#### [EXERCISE PROMPT]
Take the material below and reproduce, word for word, only the lines from the line with "môžete nájsť rozdiely" through the line with "Štruktúra dreva je".

::::

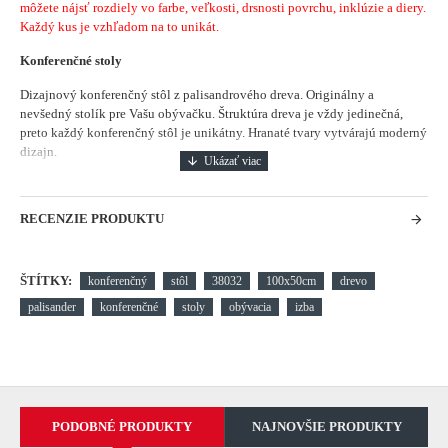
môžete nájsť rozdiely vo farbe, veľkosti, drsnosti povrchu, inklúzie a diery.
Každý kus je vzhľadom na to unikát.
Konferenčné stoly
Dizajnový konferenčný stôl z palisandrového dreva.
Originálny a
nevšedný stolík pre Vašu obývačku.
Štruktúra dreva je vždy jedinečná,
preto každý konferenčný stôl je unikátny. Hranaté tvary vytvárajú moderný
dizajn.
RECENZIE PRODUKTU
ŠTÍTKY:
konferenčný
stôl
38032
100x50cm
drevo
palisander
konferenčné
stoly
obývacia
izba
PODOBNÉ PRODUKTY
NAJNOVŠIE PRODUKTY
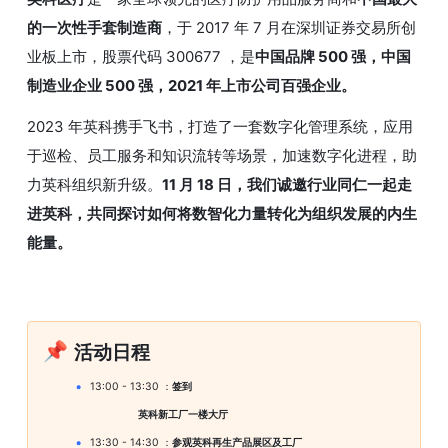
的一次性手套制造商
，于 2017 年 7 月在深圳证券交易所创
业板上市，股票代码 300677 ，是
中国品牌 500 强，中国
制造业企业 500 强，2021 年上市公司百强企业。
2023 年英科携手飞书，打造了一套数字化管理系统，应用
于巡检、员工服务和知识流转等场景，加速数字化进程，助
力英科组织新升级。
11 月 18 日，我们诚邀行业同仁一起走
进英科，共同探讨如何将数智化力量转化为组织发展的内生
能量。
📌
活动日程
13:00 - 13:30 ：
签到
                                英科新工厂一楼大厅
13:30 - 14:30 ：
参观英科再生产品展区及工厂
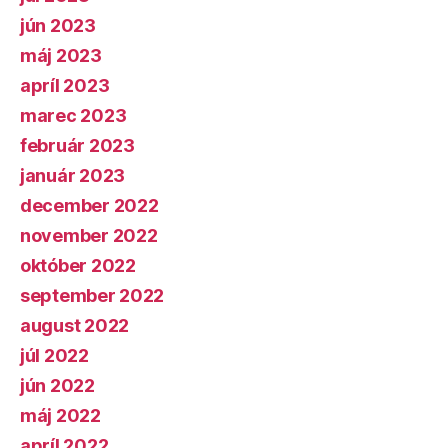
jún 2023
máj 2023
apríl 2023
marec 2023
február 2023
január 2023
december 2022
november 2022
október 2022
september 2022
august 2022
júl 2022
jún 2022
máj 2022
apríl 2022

::::

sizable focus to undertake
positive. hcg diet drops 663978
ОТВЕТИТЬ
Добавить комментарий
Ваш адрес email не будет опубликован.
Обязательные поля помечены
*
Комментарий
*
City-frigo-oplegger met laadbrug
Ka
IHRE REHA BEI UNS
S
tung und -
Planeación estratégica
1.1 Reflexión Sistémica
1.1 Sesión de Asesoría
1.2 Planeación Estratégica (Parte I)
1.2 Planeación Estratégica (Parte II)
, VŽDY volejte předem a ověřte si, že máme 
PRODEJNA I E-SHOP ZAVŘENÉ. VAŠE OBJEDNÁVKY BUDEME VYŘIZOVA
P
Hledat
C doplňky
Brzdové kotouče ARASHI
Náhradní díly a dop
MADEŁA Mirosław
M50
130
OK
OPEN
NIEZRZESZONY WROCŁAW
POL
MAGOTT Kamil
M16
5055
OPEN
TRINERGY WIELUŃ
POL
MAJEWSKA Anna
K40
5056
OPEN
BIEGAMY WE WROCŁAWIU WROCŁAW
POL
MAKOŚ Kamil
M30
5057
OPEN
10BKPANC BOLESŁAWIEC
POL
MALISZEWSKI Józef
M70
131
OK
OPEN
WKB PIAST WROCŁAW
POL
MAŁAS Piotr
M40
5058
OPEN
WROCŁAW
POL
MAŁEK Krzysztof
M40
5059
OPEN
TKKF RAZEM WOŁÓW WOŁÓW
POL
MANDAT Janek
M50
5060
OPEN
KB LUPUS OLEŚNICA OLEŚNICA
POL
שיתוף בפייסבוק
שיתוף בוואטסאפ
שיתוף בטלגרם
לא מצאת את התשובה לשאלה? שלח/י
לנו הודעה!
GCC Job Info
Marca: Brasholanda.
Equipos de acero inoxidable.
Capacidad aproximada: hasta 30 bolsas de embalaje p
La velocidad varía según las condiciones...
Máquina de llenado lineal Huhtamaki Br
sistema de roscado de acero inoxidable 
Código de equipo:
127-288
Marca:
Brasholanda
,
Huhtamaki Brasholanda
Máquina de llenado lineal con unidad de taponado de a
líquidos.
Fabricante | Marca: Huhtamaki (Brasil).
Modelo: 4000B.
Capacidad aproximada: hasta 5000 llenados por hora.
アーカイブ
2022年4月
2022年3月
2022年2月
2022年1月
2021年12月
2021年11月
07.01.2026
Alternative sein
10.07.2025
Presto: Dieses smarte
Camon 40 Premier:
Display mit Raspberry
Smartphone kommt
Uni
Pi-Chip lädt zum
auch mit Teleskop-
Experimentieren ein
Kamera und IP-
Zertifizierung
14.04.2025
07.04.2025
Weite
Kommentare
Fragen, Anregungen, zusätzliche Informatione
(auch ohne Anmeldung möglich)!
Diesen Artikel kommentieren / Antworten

::::

#### [SOLUTION BELOW]
môžete nájsť rozdiely vo farbe, veľkosti, drsnosti povrchu, inklúzie a diery.
Každý kus je vzhľadom na to unikát.
Konferenčné stoly
Dizajnový konferenčný stôl z palisandrového dreva.
Originálny a
nevšedný stolík pre Vašu obývačku.
Štruktúra dreva je vždy jedinečná,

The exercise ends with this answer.